[Try it] Quote precisely the final stretch of the listing: start at the line containing "-by-1 cell array." and stop after the last line.

[Data to process]
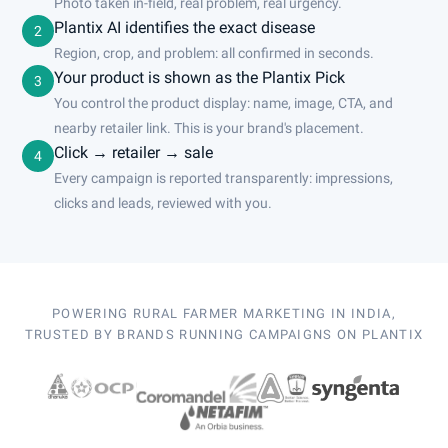
Photo taken in-field, real problem, real urgency.
Plantix AI identifies the exact disease
2
Region, crop, and problem: all confirmed in seconds.
Your product is shown as the Plantix Pick
3
You control the product display: name, image, CTA, and
nearby retailer link. This is your brand's placement.
Click → retailer → sale
4
Every campaign is reported transparently: impressions,
clicks and leads, reviewed with you.
POWERING RURAL FARMER MARKETING IN INDIA,
TRUSTED BY BRANDS RUNNING CAMPAIGNS ON PLANTIX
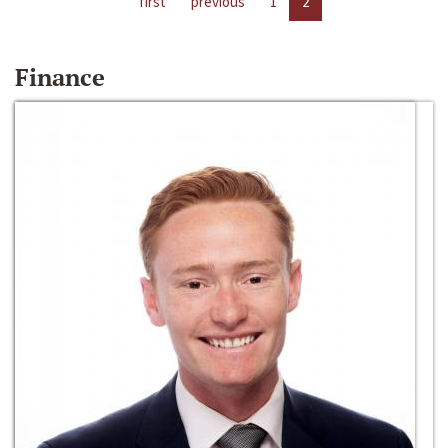
first
previous
1
2
Finance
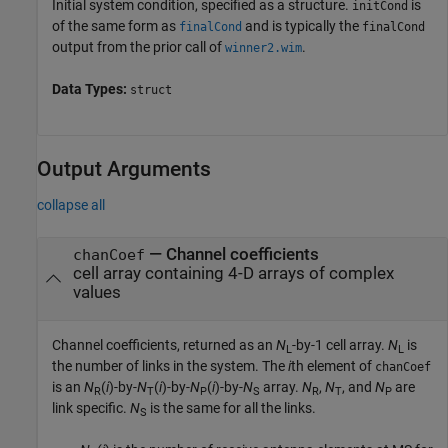
Initial system condition, specified as a structure.
is
initCond
of the same form as
and is typically the
finalCond
finalCond
output from the prior call of
.
winner2.wim
Data Types:
struct
Output Arguments
collapse all
— Channel coefficients
chanCoef
cell array containing 4-D arrays of complex
values
Channel coefficients, returned as an
N
-by-1 cell array.
N
is
L
L
the number of links in the system. The
i
th element of
chanCoef
is an
N
(
i
)-by-
N
(
i
)-by-
N
(
i
)-by-
N
array.
N
,
N
, and
N
are
R
T
P
S
R
T
P
link specific.
N
is the same for all the links.
S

[Solution to this task]
-by-1 cell array.
N
is
L
L
the number of links in the system. The
i
th element of
chanCoef
is an
N
(
i
)-by-
N
(
i
)-by-
N
(
i
)-by-
N
array.
N
,
N
, and
N
are
R
T
P
S
R
T
P
link specific.
N
is the same for all the links.
S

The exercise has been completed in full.